= GIVEN RECORDS =
------------------------------------------------------------

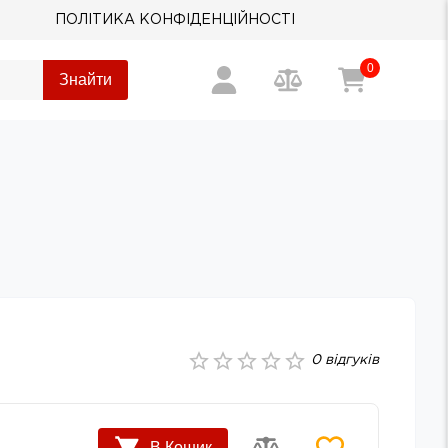
ПОЛІТИКА КОНФІДЕНЦІЙНОСТІ
0
Знайти
0
відгуків
В Кошик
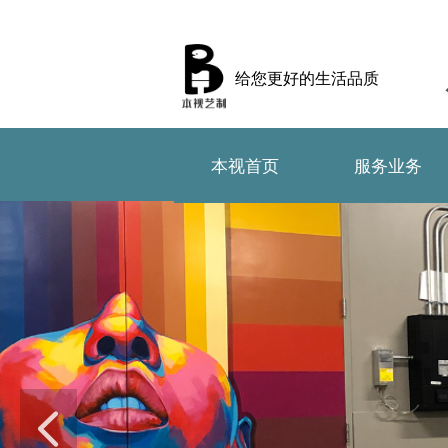
给您更好的生活品质
本视首页
服务业务
本视首页
服务业务
넳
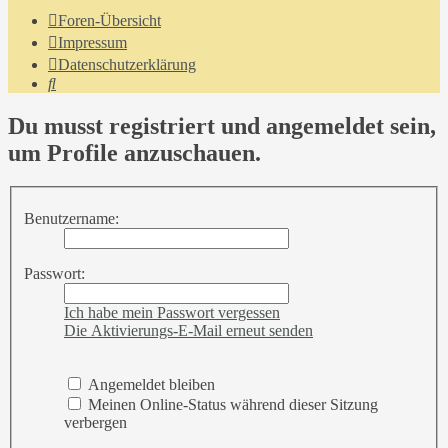
Foren-Übersicht
Impressum
Datenschutzerklärung
Suche
Du musst registriert und angemeldet sein,
um Profile anzuschauen.
Benutzername:
Passwort:
Ich habe mein Passwort vergessen
Die Aktivierungs-E-Mail erneut senden
Angemeldet bleiben
Meinen Online-Status während dieser Sitzung
verbergen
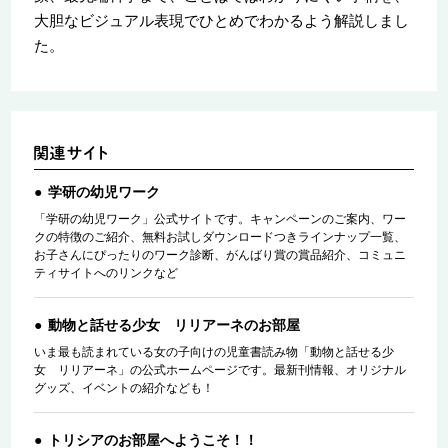
大胆なビジュアル表現でひとめでわかるよう解説しまし
た。
学研の幼児ワーク
「学研の幼児ワーク」公式サイトです。キャンペーンのご案内、ワー
クの特徴のご紹介、無料お試しダウンロードつきラインナップ一覧、
お子さんにぴったりのワーク診断、がんばり賞の賞品紹介、コミュニ
ティサイトへのリンクなど
動物と話せる少女 リリアーネのお部屋
いま最も読まれている女の子向けの児童書読み物「動物と話せる少
女 リリアーネ」の公式ホームページです。最新刊情報、オリジナル
グッズ、イベントの紹介なども！
トリシアのお部屋へようこそ！！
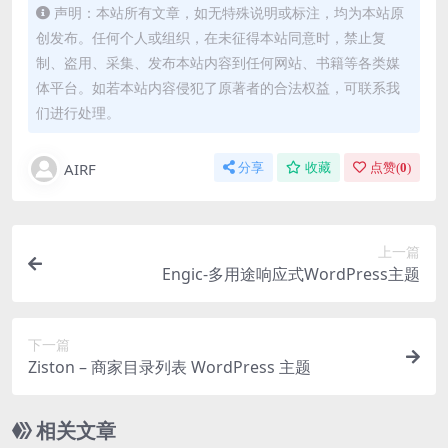
声明：本站所有文章，如无特殊说明或标注，均为本站原
创发布。任何个人或组织，在未征得本站同意时，禁止复
制、盗用、采集、发布本站内容到任何网站、书籍等各类媒
体平台。如若本站内容侵犯了原著者的合法权益，可联系我
们进行处理。
AIRF
分享
收藏
点赞(
0
)
上一篇
Engic-多用途响应式WordPress主题
下一篇
Ziston – 商家目录列表 WordPress 主题
相关文章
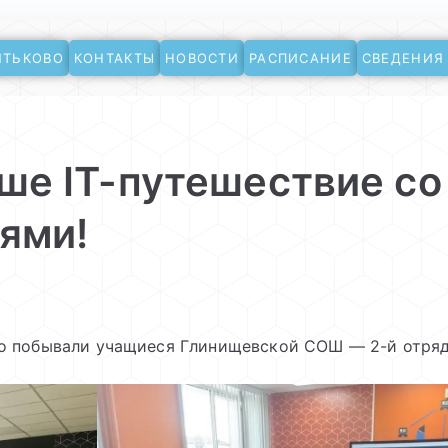
ЯТЬКОВО
КОНТАКТЫ
НОВОСТИ
РАСПИСАНИЕ
СВЕДЕНИЯ
ево
ше IT-путешествие со
ями!
ево побывали учащиеся Глинищевской СОШ — 2-й отряд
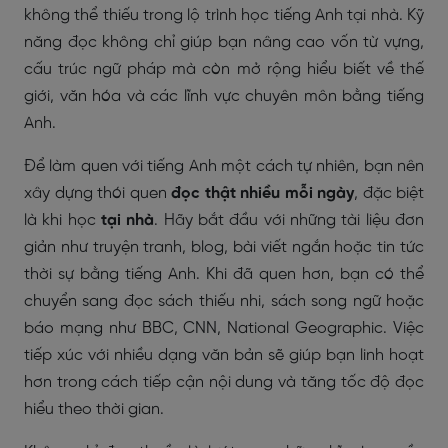
không thể thiếu trong lộ trình học tiếng Anh tại nhà. Kỹ
năng đọc không chỉ giúp bạn nâng cao vốn từ vựng,
cấu trúc ngữ pháp mà còn mở rộng hiểu biết về thế
giới, văn hóa và các lĩnh vực chuyên môn bằng tiếng
Anh.
Để làm quen với tiếng Anh một cách tự nhiên, bạn nên
xây dựng thói quen
đọc thật nhiều mỗi ngày
, đặc biệt
là khi học
tại nhà
. Hãy bắt đầu với những tài liệu đơn
giản như truyện tranh, blog, bài viết ngắn hoặc tin tức
thời sự bằng tiếng Anh. Khi đã quen hơn, bạn có thể
chuyển sang đọc sách thiếu nhi, sách song ngữ hoặc
báo mạng như BBC, CNN, National Geographic. Việc
tiếp xúc với nhiều dạng văn bản sẽ giúp bạn linh hoạt
hơn trong cách tiếp cận nội dung và tăng tốc độ đọc
hiểu theo thời gian.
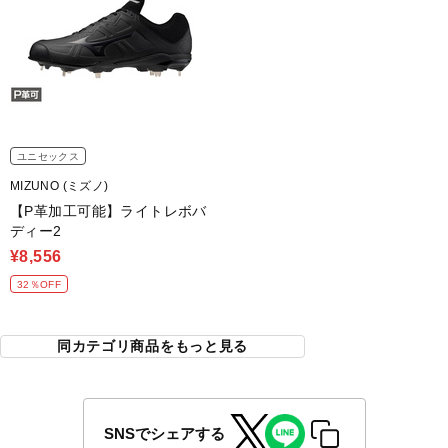
ユニセックス
MIZUNO (ミズノ)
【P革加工可能】ライトレボバ
ディー2
¥8,556
32％OFF
同カテゴリ商品をもっと見る
SNSでシェアする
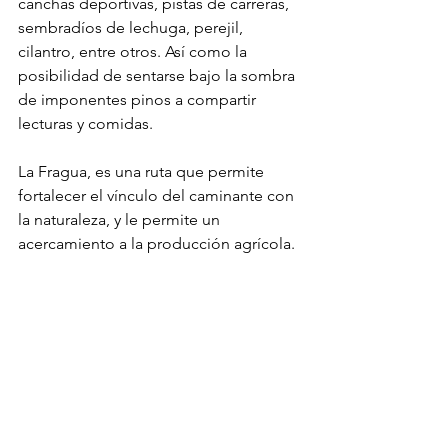
canchas deportivas, pistas de carreras, 
sembradíos de lechuga, perejil, 
cilantro, entre otros. Así como la 
posibilidad de sentarse bajo la sombra 
de imponentes pinos a compartir 
lecturas y comidas. 
La Fragua, es una ruta que permite 
fortalecer el vínculo del caminante con 
la naturaleza, y le permite un 
acercamiento a la producción agrícola.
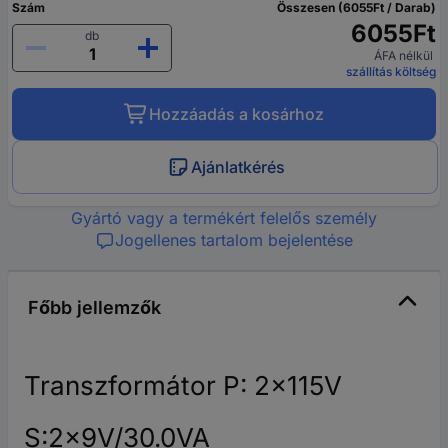
Szám
Összesen (6055Ft / Darab)
6055Ft
db
ÁFA nélkül
szállítás költség
Hozzáadás a kosárhoz
Ajánlatkérés
Gyártó vagy a termékért felelős személy
Jogellenes tartalom bejelentése
Főbb jellemzők
Transzformátor P: 2x115V
S:2x9V/30.0VA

------------------------------------------------------------

= AIM OF THE TASK =
Without the pictures, reproduce every entry exactly as written.

= SOLUTION BELOW =
ПОЛІТИКА КОНФІДЕНЦІЙНОСТІ
0
Знайти
0
відгуків
В Кошик
给您更好的生活品质
本视首页
服务业务
本视首页
服务业务
넳
Foren-Übersicht
Impressum
Datenschutzerklärung
Suche
Du musst registriert und angemeldet sein,
um Profile anzuschauen.
Benutzername:
Passwort:
Ich habe mein Passwort vergessen
Die Aktivierungs-E-Mail erneut senden
Angemeldet bleiben
Meinen Online-Status während dieser Sitzung
verbergen
大胆なビジュアル表現でひとめでわかるよう解説しまし
た。
学研の幼児ワーク
「学研の幼児ワーク」公式サイトです。キャンペーンのご案内、ワー
クの特徴のご紹介、無料お試しダウンロードつきラインナップ一覧、
お子さんにぴったりのワーク診断、がんばり賞の賞品紹介、コミュニ
ティサイトへのリンクなど
動物と話せる少女 リリアーネのお部屋
いま最も読まれている女の子向けの児童書読み物「動物と話せる少
女 リリアーネ」の公式ホームページです。最新刊情報、オリジナル
グッズ、イベントの紹介なども！
トリシアのお部屋へようこそ！！
声明：本站所有文章，如无特殊说明或标注，均为本站原
创发布。任何个人或组织，在未征得本站同意时，禁止复
制、盗用、采集、发布本站内容到任何网站、书籍等各类媒
体平台。如若本站内容侵犯了原著者的合法权益，可联系我
们进行处理。
AIRF
分享
收藏
点赞(
0
)
上一篇
Engic-多用途响应式WordPress主题
下一篇
Ziston – 商家目录列表 WordPress 主题
相关文章
ЯТЬКОВО
КОНТАКТЫ
НОВОСТИ
РАСПИСАНИЕ
СВЕДЕНИЯ
ево
ше IT-путешествие со
ями!
ево побывали учащиеся Глинищевской СОШ — 2-й отряд
không thể thiếu trong lộ trình học tiếng Anh tại nhà. Kỹ
năng đọc không chỉ giúp bạn nâng cao vốn từ vựng,
cấu trúc ngữ pháp mà còn mở rộng hiểu biết về thế
giới, văn hóa và các lĩnh vực chuyên môn bằng tiếng
Anh.
Để làm quen với tiếng Anh một cách tự nhiên, bạn nên
xây dựng thói quen
đọc thật nhiều mỗi ngày
, đặc biệt
là khi học
tại nhà
. Hãy bắt đầu với những tài liệu đơn
giản như truyện tranh, blog, bài viết ngắn hoặc tin tức
thời sự bằng tiếng Anh. Khi đã quen hơn, bạn có thể
chuyển sang đọc sách thiếu nhi, sách song ngữ hoặc
báo mạng như BBC, CNN, National Geographic. Việc
tiếp xúc với nhiều dạng văn bản sẽ giúp bạn linh hoạt
hơn trong cách tiếp cận nội dung và tăng tốc độ đọc
hiểu theo thời gian.
ユニセックス
MIZUNO (ミズノ)
【P革加工可能】ライトレボバ
ディー2
¥8,556
32％OFF
同カテゴリ商品をもっと見る
SNSでシェアする
canchas deportivas, pistas de carreras, 
sembradíos de lechuga, perejil, 
cilantro, entre otros. Así como la 
posibilidad de sentarse bajo la sombra 
de imponentes pinos a compartir 
lecturas y comidas. 
La Fragua, es una ruta que permite 
fortalecer el vínculo del caminante con 
la naturaleza, y le permite un 
acercamiento a la producción agrícola.
Szám
Összesen (6055Ft / Darab)
6055Ft
db
ÁFA nélkül
szállítás költség
Hozzáadás a kosárhoz
Ajánlatkérés
Gyártó vagy a termékért felelős személy
Jogellenes tartalom bejelentése
Főbb jellemzők
Transzformátor P: 2x115V
S:2x9V/30.0VA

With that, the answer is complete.